_RECORD EXTRACTS_
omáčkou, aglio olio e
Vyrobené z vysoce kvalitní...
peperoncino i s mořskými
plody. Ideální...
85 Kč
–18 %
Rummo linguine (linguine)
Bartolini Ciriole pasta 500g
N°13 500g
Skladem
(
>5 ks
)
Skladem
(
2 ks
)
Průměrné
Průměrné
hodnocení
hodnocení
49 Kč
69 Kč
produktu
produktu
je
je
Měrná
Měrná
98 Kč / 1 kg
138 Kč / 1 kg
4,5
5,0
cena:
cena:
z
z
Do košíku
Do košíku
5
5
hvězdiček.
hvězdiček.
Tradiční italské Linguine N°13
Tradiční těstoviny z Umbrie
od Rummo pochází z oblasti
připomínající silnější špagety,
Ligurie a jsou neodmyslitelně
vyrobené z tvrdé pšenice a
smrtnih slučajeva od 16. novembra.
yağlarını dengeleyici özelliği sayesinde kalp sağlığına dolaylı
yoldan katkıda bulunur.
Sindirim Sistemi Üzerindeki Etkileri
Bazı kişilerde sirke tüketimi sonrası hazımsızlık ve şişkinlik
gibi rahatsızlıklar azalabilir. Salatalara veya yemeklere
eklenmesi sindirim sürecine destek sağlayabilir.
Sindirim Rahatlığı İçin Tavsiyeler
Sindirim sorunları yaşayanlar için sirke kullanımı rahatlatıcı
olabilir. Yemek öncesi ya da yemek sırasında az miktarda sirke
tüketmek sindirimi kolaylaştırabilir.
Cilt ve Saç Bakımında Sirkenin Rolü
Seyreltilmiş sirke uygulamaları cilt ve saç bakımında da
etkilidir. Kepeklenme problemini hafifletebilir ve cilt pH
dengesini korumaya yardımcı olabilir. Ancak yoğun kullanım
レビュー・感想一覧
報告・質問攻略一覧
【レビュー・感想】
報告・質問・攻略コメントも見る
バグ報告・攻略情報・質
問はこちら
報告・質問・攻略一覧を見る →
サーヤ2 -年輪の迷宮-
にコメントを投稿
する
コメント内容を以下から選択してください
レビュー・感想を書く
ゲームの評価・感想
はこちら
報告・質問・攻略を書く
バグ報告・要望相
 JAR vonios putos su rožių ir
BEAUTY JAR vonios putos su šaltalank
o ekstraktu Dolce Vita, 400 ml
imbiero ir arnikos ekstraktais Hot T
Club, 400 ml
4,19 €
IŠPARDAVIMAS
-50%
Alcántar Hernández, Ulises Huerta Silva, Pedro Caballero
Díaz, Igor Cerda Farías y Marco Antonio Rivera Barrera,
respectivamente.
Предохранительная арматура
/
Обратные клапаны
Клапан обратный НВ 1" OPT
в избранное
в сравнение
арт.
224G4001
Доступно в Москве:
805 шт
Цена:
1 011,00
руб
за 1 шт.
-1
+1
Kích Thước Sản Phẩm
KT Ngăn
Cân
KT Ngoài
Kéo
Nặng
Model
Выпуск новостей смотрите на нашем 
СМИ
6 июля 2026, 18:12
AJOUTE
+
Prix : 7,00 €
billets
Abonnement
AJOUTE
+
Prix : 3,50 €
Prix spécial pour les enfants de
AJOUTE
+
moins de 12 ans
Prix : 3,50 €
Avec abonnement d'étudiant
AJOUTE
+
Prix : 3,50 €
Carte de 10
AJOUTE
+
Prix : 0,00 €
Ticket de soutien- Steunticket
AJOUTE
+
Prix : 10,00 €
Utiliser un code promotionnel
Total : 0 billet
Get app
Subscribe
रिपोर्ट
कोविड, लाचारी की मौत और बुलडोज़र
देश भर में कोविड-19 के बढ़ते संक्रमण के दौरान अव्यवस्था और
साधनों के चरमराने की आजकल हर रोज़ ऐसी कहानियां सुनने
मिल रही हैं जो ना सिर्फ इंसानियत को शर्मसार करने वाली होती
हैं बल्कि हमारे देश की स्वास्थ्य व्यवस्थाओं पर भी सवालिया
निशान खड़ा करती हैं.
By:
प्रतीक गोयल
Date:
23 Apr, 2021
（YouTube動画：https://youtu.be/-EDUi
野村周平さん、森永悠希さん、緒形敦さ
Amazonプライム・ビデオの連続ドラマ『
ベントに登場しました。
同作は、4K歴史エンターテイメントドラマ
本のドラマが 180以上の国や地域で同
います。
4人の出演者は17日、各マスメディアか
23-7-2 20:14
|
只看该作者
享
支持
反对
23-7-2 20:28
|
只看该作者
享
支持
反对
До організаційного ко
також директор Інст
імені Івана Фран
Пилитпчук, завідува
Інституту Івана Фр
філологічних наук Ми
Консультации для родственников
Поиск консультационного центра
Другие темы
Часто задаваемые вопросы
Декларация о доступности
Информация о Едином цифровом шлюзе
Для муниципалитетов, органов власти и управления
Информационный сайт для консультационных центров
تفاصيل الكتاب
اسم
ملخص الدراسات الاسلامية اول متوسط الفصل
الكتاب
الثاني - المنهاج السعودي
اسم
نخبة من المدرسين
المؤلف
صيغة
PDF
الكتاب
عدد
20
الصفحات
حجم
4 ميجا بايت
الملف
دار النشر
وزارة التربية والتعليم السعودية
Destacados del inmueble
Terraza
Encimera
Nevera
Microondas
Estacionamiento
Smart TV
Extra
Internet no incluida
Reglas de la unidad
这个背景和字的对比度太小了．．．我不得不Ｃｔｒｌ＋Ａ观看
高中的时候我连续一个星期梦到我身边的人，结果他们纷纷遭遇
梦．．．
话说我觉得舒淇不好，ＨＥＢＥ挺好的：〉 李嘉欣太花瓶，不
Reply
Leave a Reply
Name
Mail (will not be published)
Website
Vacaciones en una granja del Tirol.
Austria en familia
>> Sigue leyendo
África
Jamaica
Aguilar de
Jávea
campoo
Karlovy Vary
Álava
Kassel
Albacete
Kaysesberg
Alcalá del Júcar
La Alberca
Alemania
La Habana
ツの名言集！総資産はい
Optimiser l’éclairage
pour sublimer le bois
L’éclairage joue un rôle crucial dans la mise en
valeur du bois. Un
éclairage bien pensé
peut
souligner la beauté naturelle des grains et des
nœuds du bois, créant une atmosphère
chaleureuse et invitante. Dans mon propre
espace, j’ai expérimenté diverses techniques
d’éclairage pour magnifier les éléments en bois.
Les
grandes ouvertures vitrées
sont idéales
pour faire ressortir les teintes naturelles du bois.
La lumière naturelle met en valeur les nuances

_AIM OF THE TASK_
A verbatim copy of the records above should be returned.

_EXERCISE ANSWER_
omáčkou, aglio olio e
Vyrobené z vysoce kvalitní...
peperoncino i s mořskými
plody. Ideální...
85 Kč
–18 %
Rummo linguine (linguine)
Bartolini Ciriole pasta 500g
N°13 500g
Skladem
(
>5 ks
)
Skladem
(
2 ks
)
Průměrné
Průměrné
hodnocení
hodnocení
49 Kč
69 Kč
produktu
produktu
je
je
Měrná
Měrná
98 Kč / 1 kg
138 Kč / 1 kg
4,5
5,0
cena:
cena:
z
z
Do košíku
Do košíku
5
5
hvězdiček.
hvězdiček.
Tradiční italské Linguine N°13
Tradiční těstoviny z Umbrie
od Rummo pochází z oblasti
připomínající silnější špagety,
Ligurie a jsou neodmyslitelně
vyrobené z tvrdé pšenice a
smrtnih slučajeva od 16. novembra.
yağlarını dengeleyici özelliği sayesinde kalp sağlığına dolaylı
yoldan katkıda bulunur.
Sindirim Sistemi Üzerindeki Etkileri
Bazı kişilerde sirke tüketimi sonrası hazımsızlık ve şişkinlik
gibi rahatsızlıklar azalabilir. Salatalara veya yemeklere
eklenmesi sindirim sürecine destek sağlayabilir.
Sindirim Rahatlığı İçin Tavsiyeler
Sindirim sorunları yaşayanlar için sirke kullanımı rahatlatıcı
olabilir. Yemek öncesi ya da yemek sırasında az miktarda sirke
tüketmek sindirimi kolaylaştırabilir.
Cilt ve Saç Bakımında Sirkenin Rolü
Seyreltilmiş sirke uygulamaları cilt ve saç bakımında da
etkilidir. Kepeklenme problemini hafifletebilir ve cilt pH
dengesini korumaya yardımcı olabilir. Ancak yoğun kullanım
レビュー・感想一覧
報告・質問攻略一覧
【レビュー・感想】
報告・質問・攻略コメントも見る
バグ報告・攻略情報・質
問はこちら
報告・質問・攻略一覧を見る →
サーヤ2 -年輪の迷宮-
にコメントを投稿
する
コメント内容を以下から選択してください
レビュー・感想を書く
ゲームの評価・感想
はこちら
報告・質問・攻略を書く
バグ報告・要望相
 JAR vonios putos su rožių ir
BEAUTY JAR vonios putos su šaltalank
o ekstraktu Dolce Vita, 400 ml
imbiero ir arnikos ekstraktais Hot T
Club, 400 ml
4,19 €
IŠPARDAVIMAS
-50%
Alcántar Hernández, Ulises Huerta Silva, Pedro Caballero
Díaz, Igor Cerda Farías y Marco Antonio Rivera Barrera,
respectivamente.
Предохранительная арматура
/
Обратные клапаны
Клапан обратный НВ 1" OPT
в избранное
в сравнение
арт.
224G4001
Доступно в Москве:
805 шт
Цена:
1 011,00
руб
за 1 шт.
-1
+1
Kích Thước Sản Phẩm
KT Ngăn
Cân
KT Ngoài
Kéo
Nặng
Model
Выпуск новостей смотрите на нашем 
СМИ
6 июля 2026, 18:12
AJOUTE
+
Prix : 7,00 €
billets
Abonnement
AJOUTE
+
Prix : 3,50 €
Prix spécial pour les enfants de
AJOUTE
+
moins de 12 ans
Prix : 3,50 €
Avec abonnement d'étudiant
AJOUTE
+
Prix : 3,50 €
Carte de 10
AJOUTE
+
Prix : 0,00 €
Ticket de soutien- Steunticket
AJOUTE
+
Prix : 10,00 €
Utiliser un code promotionnel
Total : 0 billet
Get app
Subscribe
रिपोर्ट
कोविड, लाचारी की मौत और बुलडोज़र
देश भर में कोविड-19 के बढ़ते संक्रमण के दौरान अव्यवस्था और
साधनों के चरमराने की आजकल हर रोज़ ऐसी कहानियां सुनने
मिल रही हैं जो ना सिर्फ इंसानियत को शर्मसार करने वाली होती
हैं बल्कि हमारे देश की स्वास्थ्य व्यवस्थाओं पर भी सवालिया
निशान खड़ा करती हैं.
By:
प्रतीक गोयल
Date:
23 Apr, 2021
（YouTube動画：https://youtu.be/-EDUi
野村周平さん、森永悠希さん、緒形敦さ
Amazonプライム・ビデオの連続ドラマ『
ベントに登場しました。
同作は、4K歴史エンターテイメントドラマ
本のドラマが 180以上の国や地域で同
います。
4人の出演者は17日、各マスメディアか
23-7-2 20:14
|
只看该作者
享
支持
反对
23-7-2 20:28
|
只看该作者
享
支持
反对
До організаційного ко
також директор Інст
імені Івана Фран
Пилитпчук, завідува
Інституту Івана Фр
філологічних наук Ми
Консультации для родственников
Поиск консультационного центра
Другие темы
Часто задаваемые вопросы
Декларация о доступности
Информация о Едином цифровом шлюзе
Для муниципалитетов, органов власти и управления
Информационный сайт для консультационных центров
تفاصيل الكتاب
اسم
ملخص الدراسات الاسلامية اول متوسط الفصل
الكتاب
الثاني - المنهاج السعودي
اسم
نخبة من المدرسين
المؤلف
صيغة
PDF
الكتاب
عدد
20
الصفحات
حجم
4 ميجا بايت
الملف
دار النشر
وزارة التربية والتعليم السعودية
Destacados del inmueble
Terraza
Encimera
Nevera
Microondas
Estacionamiento
Smart TV
Extra
Internet no incluida
Reglas de la unidad
这个背景和字的对比度太小了．．．我不得不Ｃｔｒｌ＋Ａ观看
高中的时候我连续一个星期梦到我身边的人，结果他们纷纷遭遇
梦．．．
话说我觉得舒淇不好，ＨＥＢＥ挺好的：〉 李嘉欣太花瓶，不
Reply
Leave a Reply
Name
Mail (will not be published)
Website
Vacaciones en una granja del Tirol.
Austria en familia
>> Sigue leyendo
África
Jamaica
Aguilar de
Jávea
campoo
Karlovy Vary
Álava
Kassel
Albacete
Kaysesberg
Alcalá del Júcar
La Alberca
Alemania
La Habana
ツの名言集！総資産はい
Optimiser l’éclairage
pour sublimer le bois
L’éclairage joue un rôle crucial dans la mise en
valeur du bois. Un
éclairage bien pensé
peut
souligner la beauté naturelle des grains et des
nœuds du bois, créant une atmosphère
chaleureuse et invitante. Dans mon propre
espace, j’ai expérimenté diverses techniques
d’éclairage pour magnifier les éléments en bois.
Les
grandes ouvertures vitrées
sont idéales
pour faire ressortir les teintes naturelles du bois.
La lumière naturelle met en valeur les nuances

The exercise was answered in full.